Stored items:
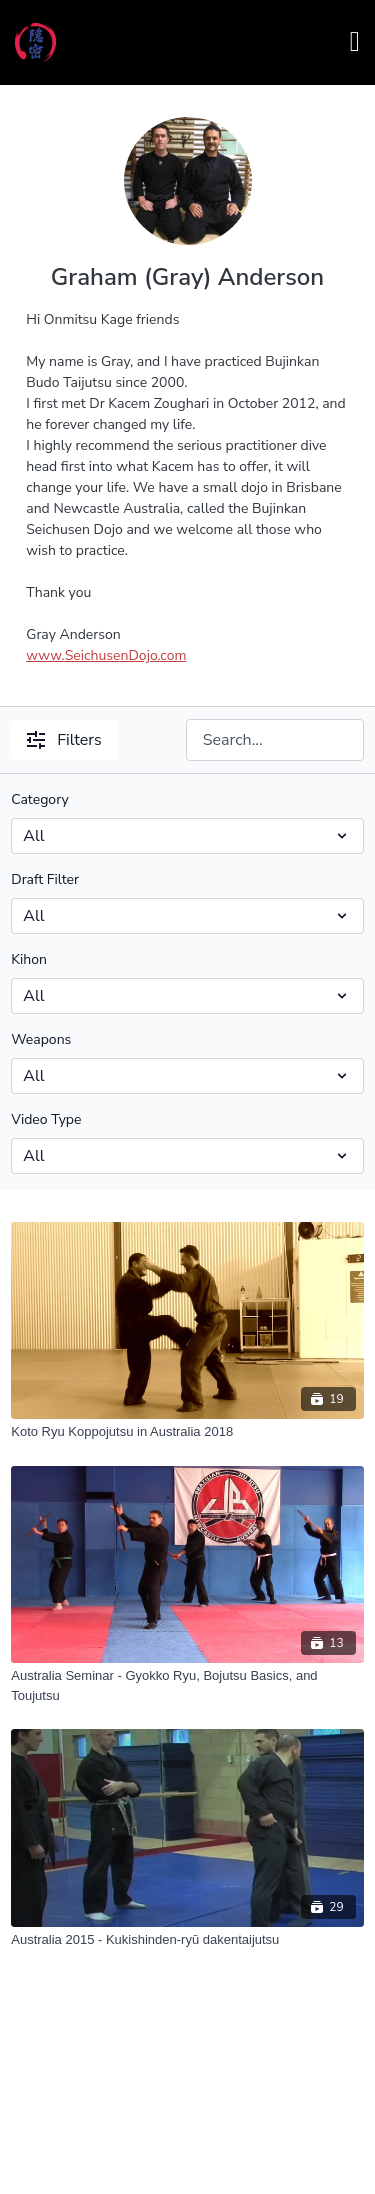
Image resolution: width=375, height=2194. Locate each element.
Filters (64, 740)
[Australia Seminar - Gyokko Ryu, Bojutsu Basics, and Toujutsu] (187, 1685)
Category (40, 799)
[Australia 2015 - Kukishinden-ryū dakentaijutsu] (187, 1940)
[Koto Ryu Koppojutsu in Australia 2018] (187, 1432)
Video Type (46, 1119)
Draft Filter (45, 879)
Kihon (29, 959)
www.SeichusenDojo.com (106, 655)
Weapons (41, 1039)
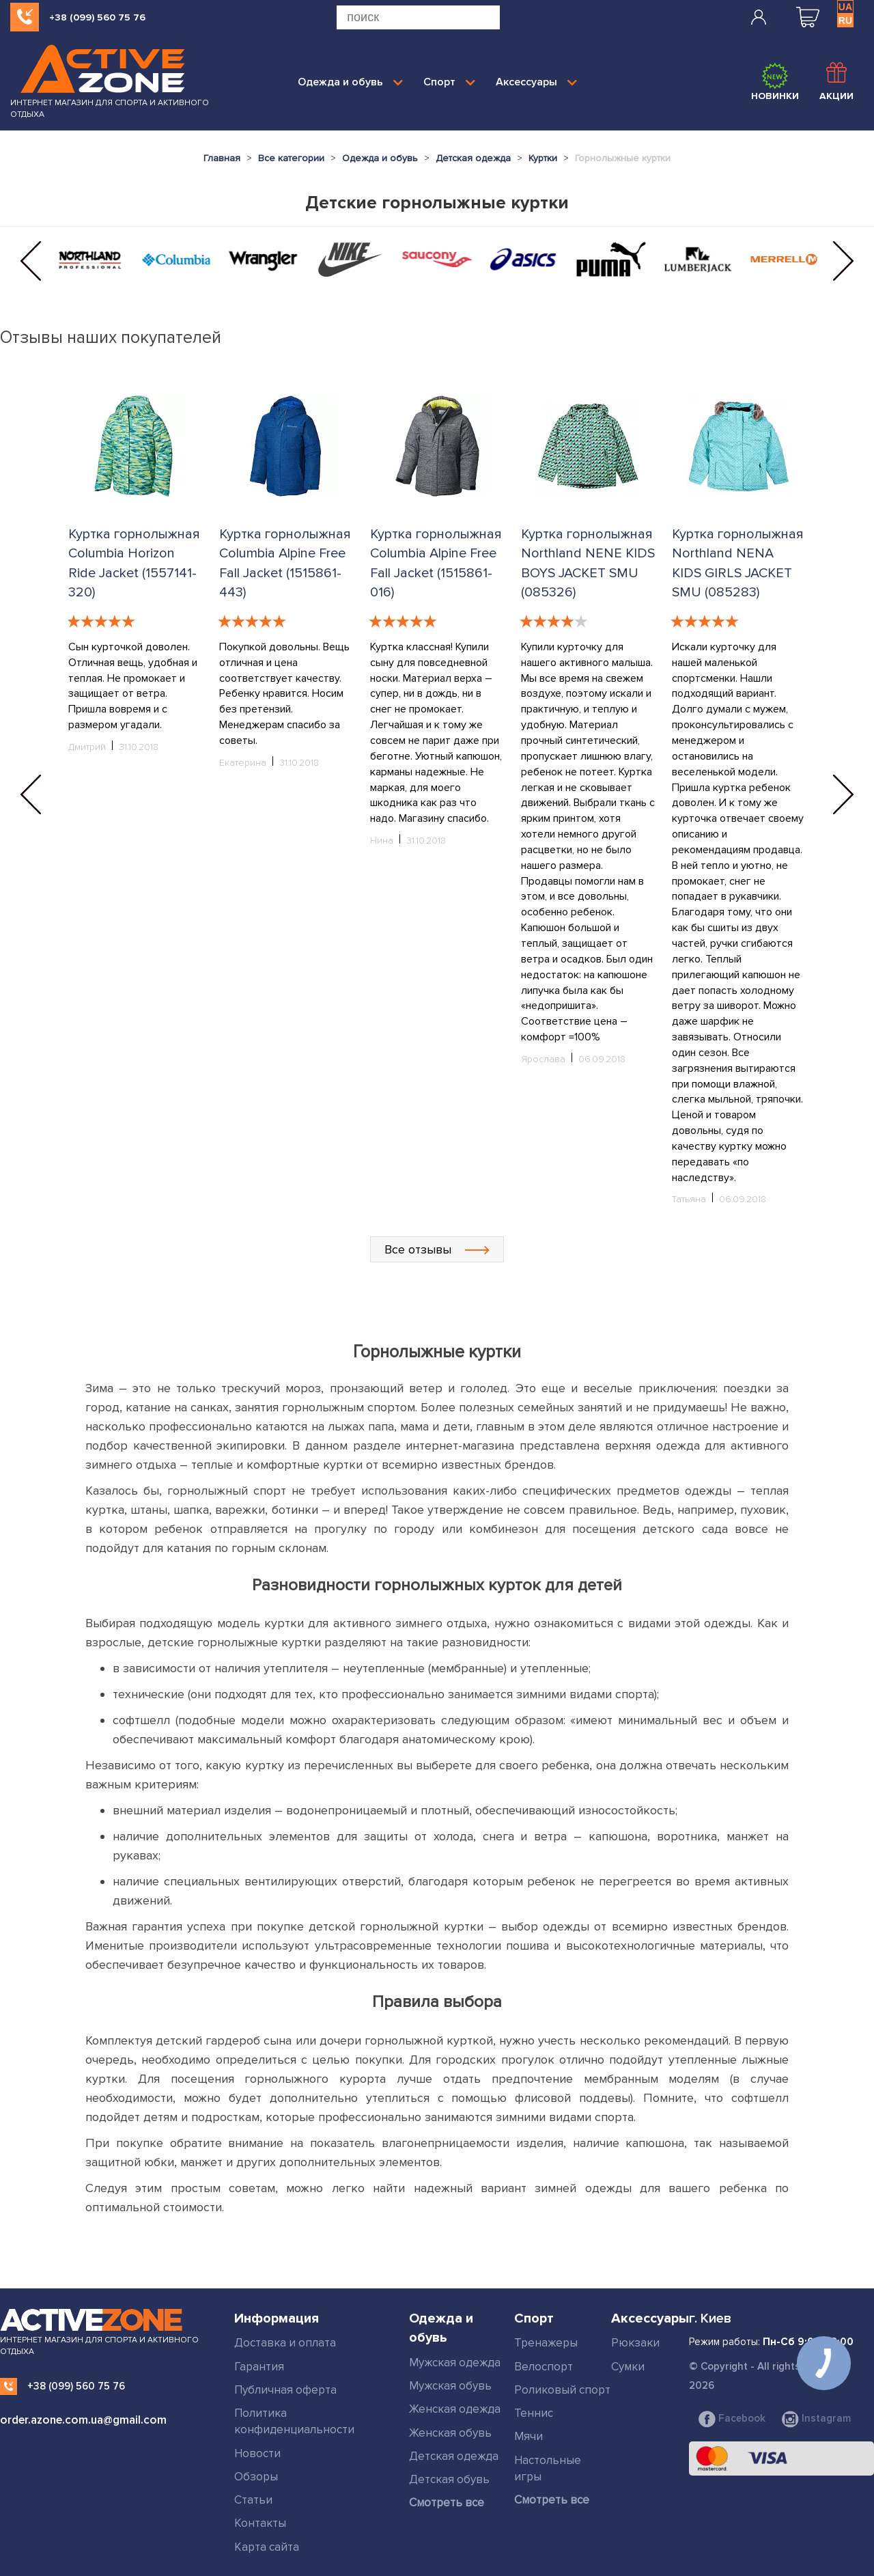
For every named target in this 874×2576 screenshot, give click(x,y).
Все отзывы (437, 1249)
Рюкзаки (635, 2343)
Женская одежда (455, 2409)
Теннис (533, 2413)
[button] (30, 261)
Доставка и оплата (285, 2343)
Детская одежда (453, 2456)
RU (845, 20)
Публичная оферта (285, 2390)
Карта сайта (266, 2547)
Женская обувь (450, 2433)
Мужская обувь (450, 2386)
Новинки (775, 82)
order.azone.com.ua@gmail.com (83, 2420)
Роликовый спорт (562, 2390)
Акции (836, 82)
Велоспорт (543, 2366)
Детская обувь (449, 2479)
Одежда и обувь (350, 82)
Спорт (449, 82)
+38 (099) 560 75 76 (97, 17)
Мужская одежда (455, 2362)
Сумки (628, 2366)
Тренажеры (546, 2343)
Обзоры (256, 2476)
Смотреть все (446, 2502)
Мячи (528, 2436)
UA (845, 6)
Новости (257, 2453)
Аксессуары (536, 82)
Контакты (260, 2523)
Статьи (253, 2500)
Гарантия (259, 2366)
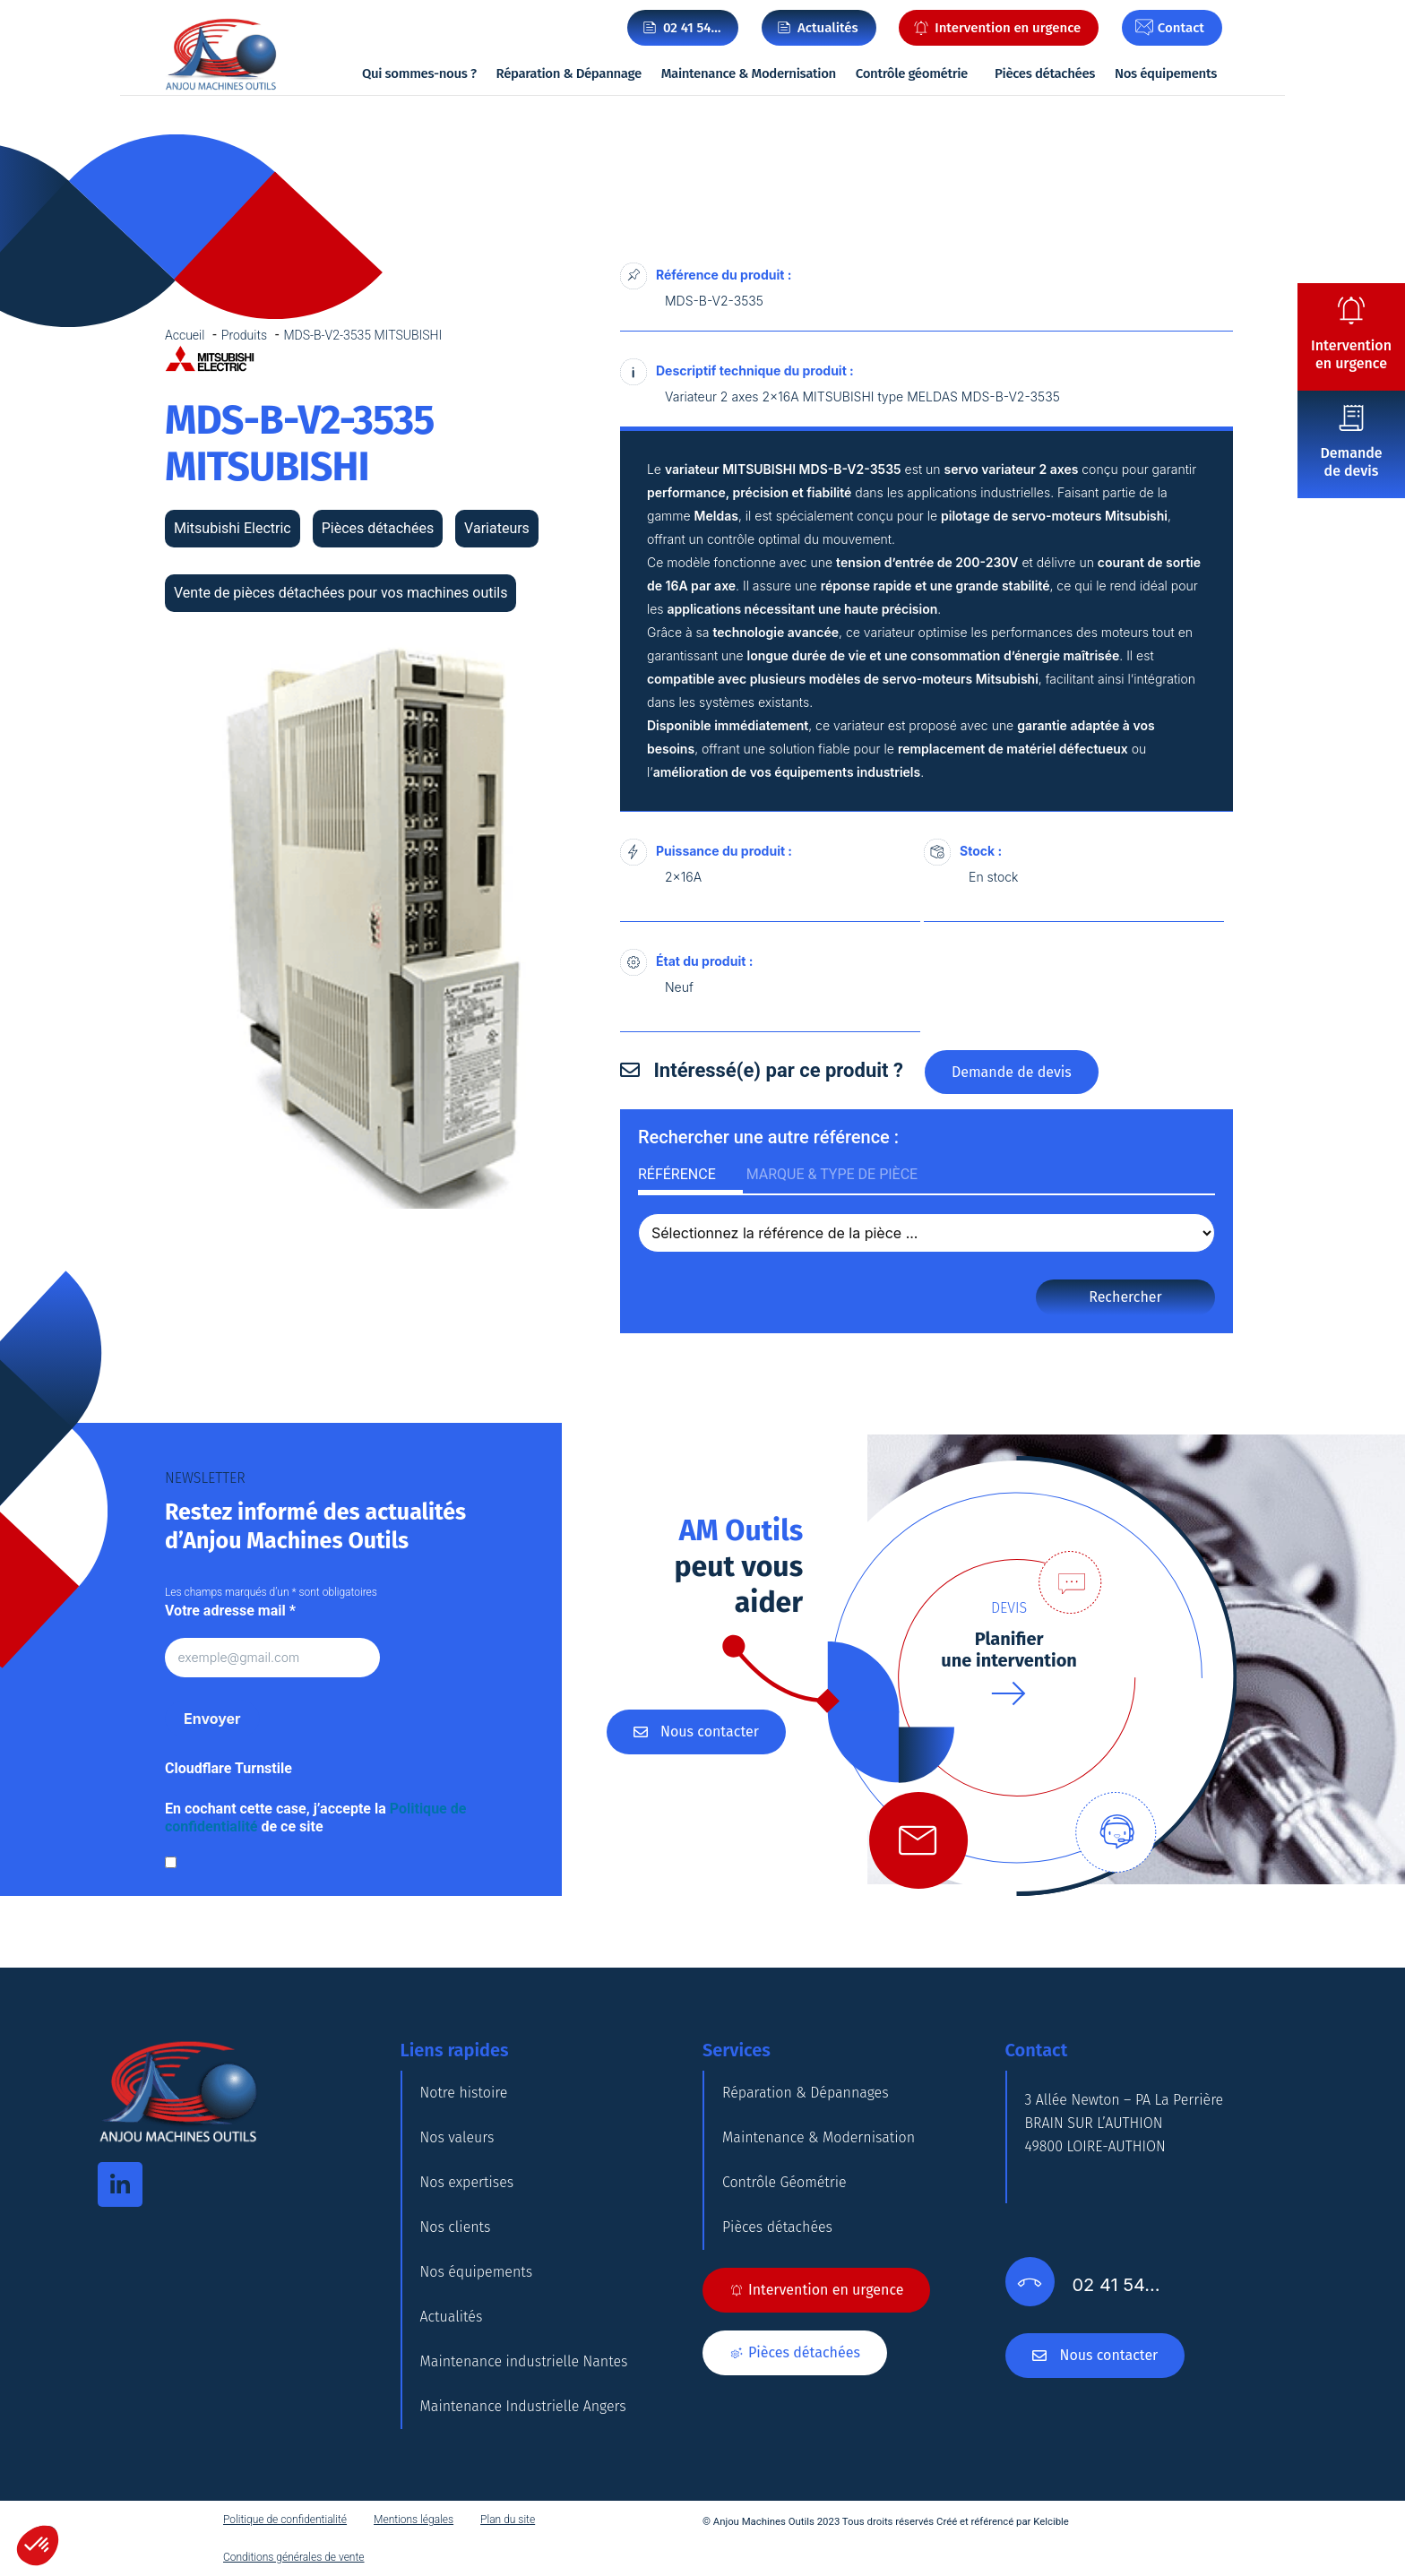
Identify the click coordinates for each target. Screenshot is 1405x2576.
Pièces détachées (1045, 73)
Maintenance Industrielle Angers (523, 2406)
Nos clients (455, 2227)
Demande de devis (1351, 461)
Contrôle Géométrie (784, 2182)
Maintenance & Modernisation (748, 73)
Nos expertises (467, 2182)
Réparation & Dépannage (569, 73)
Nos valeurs (457, 2137)
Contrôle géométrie (912, 73)
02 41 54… (692, 28)
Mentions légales (413, 2519)
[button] (37, 2545)
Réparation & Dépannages (805, 2092)
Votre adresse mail (230, 1610)
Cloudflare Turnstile (228, 1768)
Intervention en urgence (1351, 354)
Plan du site (507, 2519)
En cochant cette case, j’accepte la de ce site (315, 1817)
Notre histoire (464, 2092)
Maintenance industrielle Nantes (524, 2361)
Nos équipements (1166, 73)
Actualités (451, 2316)
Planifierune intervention (1009, 1649)
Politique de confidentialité (285, 2519)
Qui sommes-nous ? (419, 73)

### Work instruction
From the data above, retype only the lines starting with the line with "Weapons (41, 1039)" and going on through the line with "Публичная оферта (285, 2390)", exactly, leaving out the pictures.

### Answer to this problem
Weapons (41, 1039)
For every named target in this 874×2576 screenshot, give click(x,y).
Все отзывы (437, 1249)
Рюкзаки (635, 2343)
Женская одежда (455, 2409)
Теннис (533, 2413)
[button] (30, 261)
Доставка и оплата (285, 2343)
Детская одежда (453, 2456)
RU (845, 20)
Публичная оферта (285, 2390)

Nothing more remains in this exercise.